#### Entries provided:
== Segment start ==
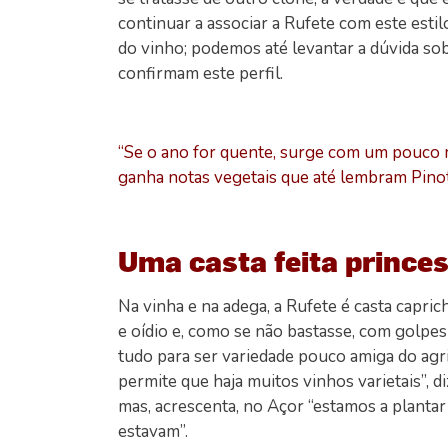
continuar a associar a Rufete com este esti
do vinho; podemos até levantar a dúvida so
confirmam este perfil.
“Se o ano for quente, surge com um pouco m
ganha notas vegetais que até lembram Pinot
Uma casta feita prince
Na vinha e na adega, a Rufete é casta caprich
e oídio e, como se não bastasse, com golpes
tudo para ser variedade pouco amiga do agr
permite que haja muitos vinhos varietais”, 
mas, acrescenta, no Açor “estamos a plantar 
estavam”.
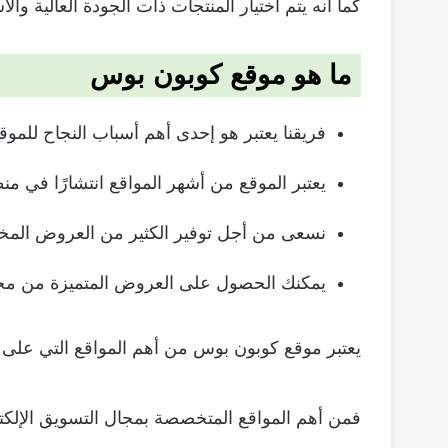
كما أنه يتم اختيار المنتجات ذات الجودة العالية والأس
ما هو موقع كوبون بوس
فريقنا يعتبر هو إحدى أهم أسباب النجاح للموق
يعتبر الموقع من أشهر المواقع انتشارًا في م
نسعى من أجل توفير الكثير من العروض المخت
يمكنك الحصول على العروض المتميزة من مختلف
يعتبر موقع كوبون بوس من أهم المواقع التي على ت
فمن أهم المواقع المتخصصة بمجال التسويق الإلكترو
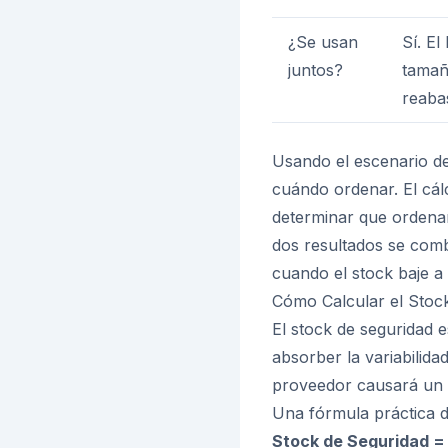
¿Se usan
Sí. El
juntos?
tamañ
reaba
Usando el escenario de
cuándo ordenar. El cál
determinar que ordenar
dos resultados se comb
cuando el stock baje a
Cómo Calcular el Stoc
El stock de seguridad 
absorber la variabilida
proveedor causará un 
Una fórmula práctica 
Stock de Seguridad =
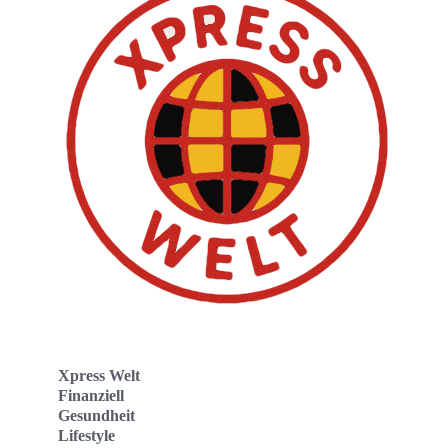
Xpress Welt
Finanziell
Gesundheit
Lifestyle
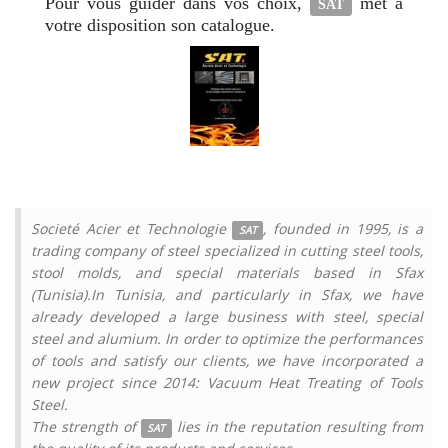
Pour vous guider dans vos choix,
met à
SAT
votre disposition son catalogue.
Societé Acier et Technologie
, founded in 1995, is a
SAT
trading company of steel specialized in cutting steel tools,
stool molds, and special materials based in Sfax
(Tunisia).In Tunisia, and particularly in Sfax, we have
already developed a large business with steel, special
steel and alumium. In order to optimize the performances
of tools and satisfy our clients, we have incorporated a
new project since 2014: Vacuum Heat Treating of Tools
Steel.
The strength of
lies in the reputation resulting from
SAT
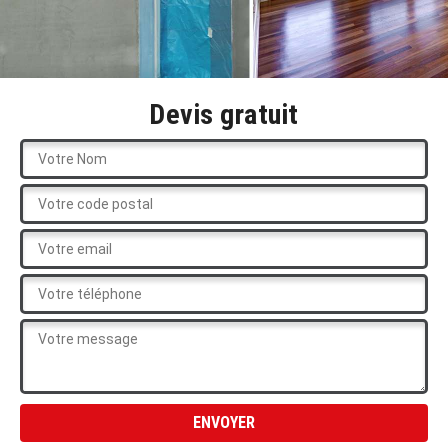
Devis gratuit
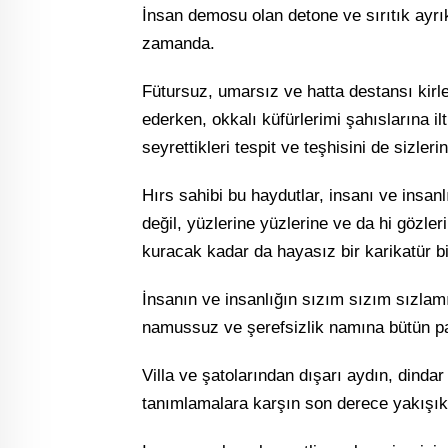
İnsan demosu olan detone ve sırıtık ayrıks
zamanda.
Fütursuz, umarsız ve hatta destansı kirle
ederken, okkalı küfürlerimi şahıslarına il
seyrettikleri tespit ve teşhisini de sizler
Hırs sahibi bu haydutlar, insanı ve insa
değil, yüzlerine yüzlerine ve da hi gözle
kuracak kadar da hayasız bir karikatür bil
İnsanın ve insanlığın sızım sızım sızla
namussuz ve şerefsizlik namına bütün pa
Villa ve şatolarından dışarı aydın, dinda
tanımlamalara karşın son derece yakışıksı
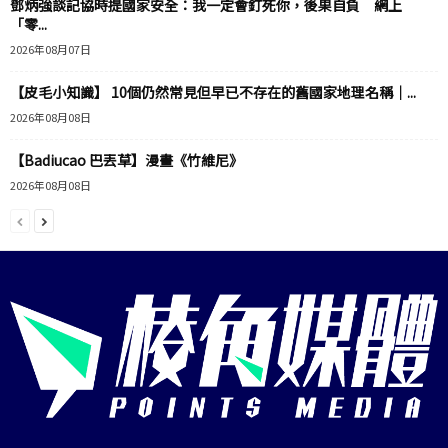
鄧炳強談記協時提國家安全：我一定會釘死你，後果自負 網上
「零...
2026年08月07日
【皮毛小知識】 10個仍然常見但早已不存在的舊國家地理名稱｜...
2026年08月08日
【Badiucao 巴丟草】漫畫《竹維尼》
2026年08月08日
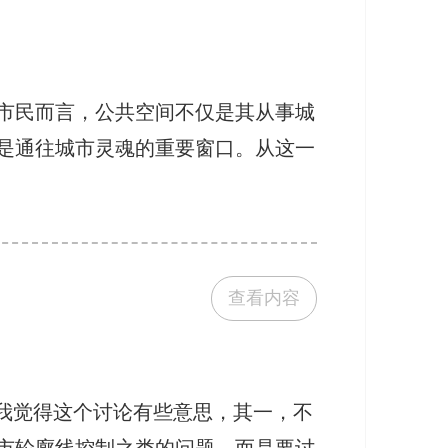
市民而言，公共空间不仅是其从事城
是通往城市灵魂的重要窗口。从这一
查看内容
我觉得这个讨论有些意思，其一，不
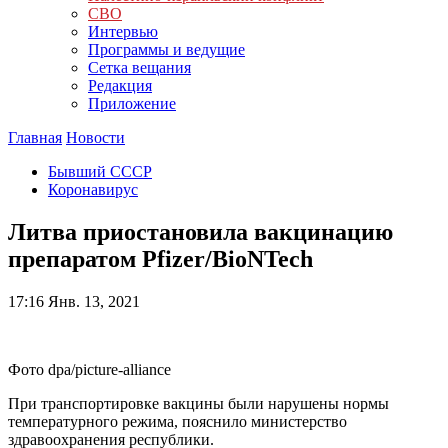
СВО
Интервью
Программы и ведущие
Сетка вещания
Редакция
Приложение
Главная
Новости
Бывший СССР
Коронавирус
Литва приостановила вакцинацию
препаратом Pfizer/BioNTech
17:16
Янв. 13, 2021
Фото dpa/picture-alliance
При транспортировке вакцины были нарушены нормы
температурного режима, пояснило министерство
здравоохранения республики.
== Segment end ==
#### What you should do:
If a record holds a picture, drop the picture and return the rest of it exactly.

#### Result of the exercise:
continuar a associar a Rufete com este esti
do vinho; podemos até levantar a dúvida so
confirmam este perfil.
“Se o ano for quente, surge com um pouco m
ganha notas vegetais que até lembram Pinot
Uma casta feita prince
Na vinha e na adega, a Rufete é casta caprich
e oídio e, como se não bastasse, com golpes
tudo para ser variedade pouco amiga do agr
permite que haja muitos vinhos varietais”, 
mas, acrescenta, no Açor “estamos a plantar 
estavam”.
كما أنه يتم اختيار المنتجات ذات الجودة العالية والأس
ما هو موقع كوبون بوس
فريقنا يعتبر هو إحدى أهم أسباب النجاح للموق
يعتبر الموقع من أشهر المواقع انتشارًا في م
نسعى من أجل توفير الكثير من العروض المخت
يمكنك الحصول على العروض المتميزة من مختلف
يعتبر موقع كوبون بوس من أهم المواقع التي على ت
فمن أهم المواقع المتخصصة بمجال التسويق الإلكترو
¿Se usan
Sí. El
juntos?
tamañ
reaba
Usando el escenario de
cuándo ordenar. El cál
determinar que ordenar
dos resultados se comb
cuando el stock baje a
Cómo Calcular el Stoc
El stock de seguridad 
absorber la variabilida
proveedor causará un 
Una fórmula práctica 
Stock de Seguridad =
Xpress Welt
Finanziell
Gesundheit
Lifestyle
Pour vous guider dans vos choix,
met à
SAT
votre disposition son catalogue.
Societé Acier et Technologie
, founded in 1995, is a
SAT
trading company of steel specialized in cutting steel tools,
stool molds, and special materials based in Sfax
(Tunisia).In Tunisia, and particularly in Sfax, we have
already developed a large business with steel, special
steel and alumium. In order to optimize the performances
of tools and satisfy our clients, we have incorporated a
new project since 2014: Vacuum Heat Treating of Tools
Steel.
The strength of
lies in the reputation resulting from
SAT
Devis gratuit
İnsan demosu olan detone ve sırıtık ayrıks
zamanda.
Fütursuz, umarsız ve hatta destansı kirle
ederken, okkalı küfürlerimi şahıslarına il
seyrettikleri tespit ve teşhisini de sizler
Hırs sahibi bu haydutlar, insanı ve insa
değil, yüzlerine yüzlerine ve da hi gözle
kuracak kadar da hayasız bir karikatür bil
İnsanın ve insanlığın sızım sızım sızla
namussuz ve şerefsizlik namına bütün pa
Villa ve şatolarından dışarı aydın, dinda
tanımlamalara karşın son derece yakışıksı
鄧炳強談記協時提國家安全：我一定會釘死你，後果自負 網上
「零...
2026年08月07日
【皮毛小知識】 10個仍然常見但早已不存在的舊國家地理名稱｜...
2026年08月08日
【Badiucao 巴丟草】漫畫《竹維尼》
2026年08月08日
市民而言，公共空间不仅是其从事城
是通往城市灵魂的重要窗口。从这一
查看内容
我觉得这个讨论有些意思，其一，不
СВО
Интервью
Программы и ведущие
Сетка вещания
Редакция
Приложение
Главная
Новости
Бывший СССР
Коронавирус
Литва приостановила вакцинацию
препаратом Pfizer/BioNTech
17:16
Янв. 13, 2021
Фото dpa/picture-alliance
При транспортировке вакцины были нарушены нормы
температурного режима, пояснило министерство
здравоохранения республики.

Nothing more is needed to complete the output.